Community
Elizabeth Brewer
The Ohio State University
brewer.169@osu.edu
While discussions of access predominantly focus on physical accommodations (my co-authors mention numerous examples of such accommodations throughout this webtext), implicit in these discussions are certain attitudes of expecting and planning for users with a range of needs and abilities. In our calls for greater access, my co-authors and I are asking for more than specific fixes to environments; we are calling for a shift in how we imagine our students, co-workers, and audiences. In this section I focus on the importance of having welcoming attitudes toward disabled students and colleagues, in particular towards psychiatrically disabled people who are often left out of conversations on accessibility, but who nevertheless experience barriers to full participation in the university. I reflect on my impressions from research into the consumer/survivor/ex-patient movement, and I propose the concept of safer spaces as a useful way to consider elements like welcoming attitudes that are often left out of discussions of access, but which are integral and important to the design process.
The motivation behind access, after all, is not simply that individuals can enter buildings, navigate websites, or get the class notes, for example, but that they can be part of the community. The concept of creating safer spaces, then, rather than creating access or accommodations, encourages us to think beyond the letter of the Americans with Disabilities Act (which stipulates an access of getting in) and moves to the spirit of it (an access of fitting in). I borrow this particular phrasing about getting in and fitting in from an Easter Seals public service announcement (Bremer, 1990) that emphasizes how physical access, while important, is not equivalent to full inclusion in a space.

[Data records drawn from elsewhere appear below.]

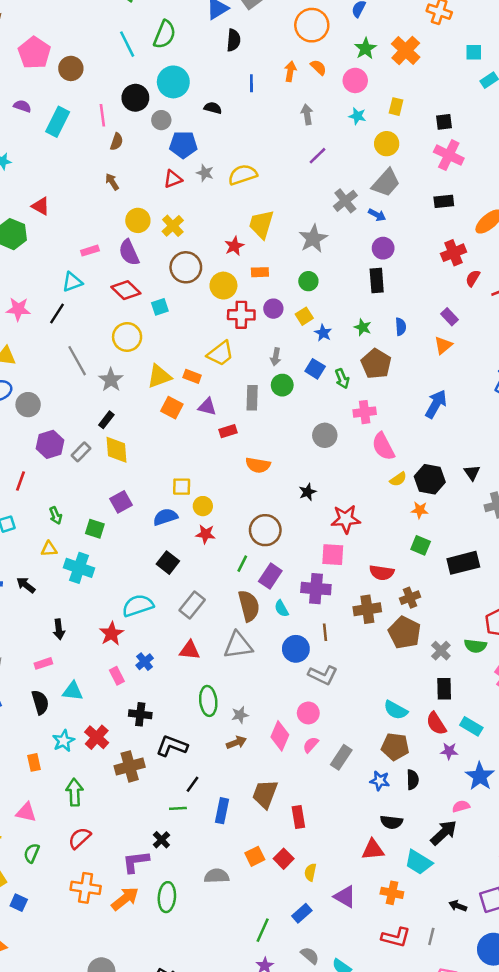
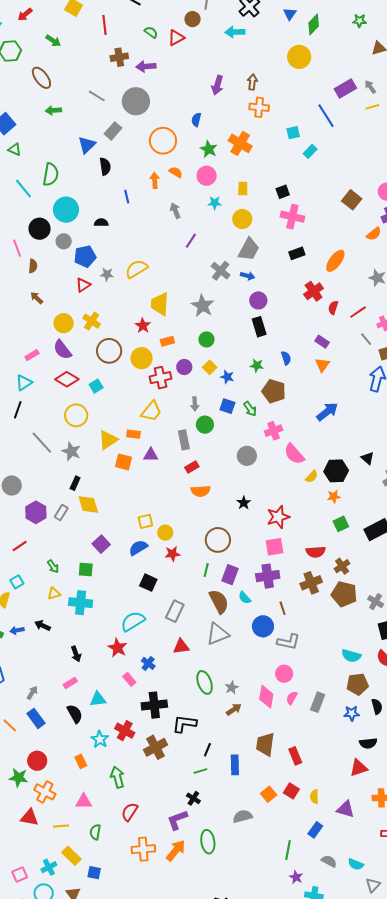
blue arrow: (436, 404) -> (327, 412), turned 35
red rectangle: (228, 431) -> (192, 467), moved
red line: (21, 481) -> (20, 546), turned 49
green square: (421, 545) -> (341, 524), turned -35
black cross: (140, 714) -> (154, 705), size x1.4

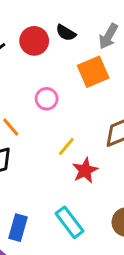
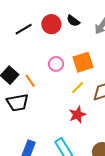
orange square: (93, 72) -> (83, 62), moved
yellow line: (66, 146) -> (78, 88), moved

Although discussions about accessibility tend to focus on accommodations, attitudes toward disability are also an integral part of what disability studies scholars are writing about when it comes to accessibility. One of the more overt examples comes from The University of Hawai’i at Manoa’s guidebook, A Model for Accessibility (2003), which includes a section on "Using Respectful Language" in addition to its access guidelines. By including a discussion on language in a guidebook about accessibility, the authors demonstrate their awareness that the attitudes expressed through word choice are related to issues of access and to creating welcome environments. The introduction to the guidebook advises, for example, “It is important that we pay attention to how we speak about individuals with disabilities in our community because it gives us some insight into how we are thinking. Changing our language also gives us an opportunity to change our thinking” (p. 4). To be clear, I am not saying that attitudes toward disability are the same as creating access to a space or text; access is not a term that encompasses everything that happens in a classroom, office, or conference. But my point is that there are elements of accessibility [1] that often get left out of the equation but which are, nevertheless, important.
Disability studies theorist Tobin Siebers (2008) has written about the relationship between our attitudes toward disability and our design practices. He focuses on what the design of physical spaces reflects about our attitudes toward disabled people, noting that “there is a one-to-one correspondence between the dimensions of the built environment and its preferred social body—the body invited inside as opposed to those bodies not issued an invitation” (p. 85). The design of physical and web spaces reflects the designers’ attitudes about who the users are, and the absence of accessible spaces results in what Price calls the cumulative absence of disabled people in our institutions. Of course, creating accommodations and designing accessible spaces and texts will eventually change attitudes about who belongs in certain spaces and how spaces/texts look and function; for example, the more videos we create with captions, the more we will expect that captions are a fundamental part of what a video is. But change in design can also spring from changes in the way we understand disability. If we change our attitudes to expect and welcome disabled people in our institutions, our approach to design will stem from these expectations.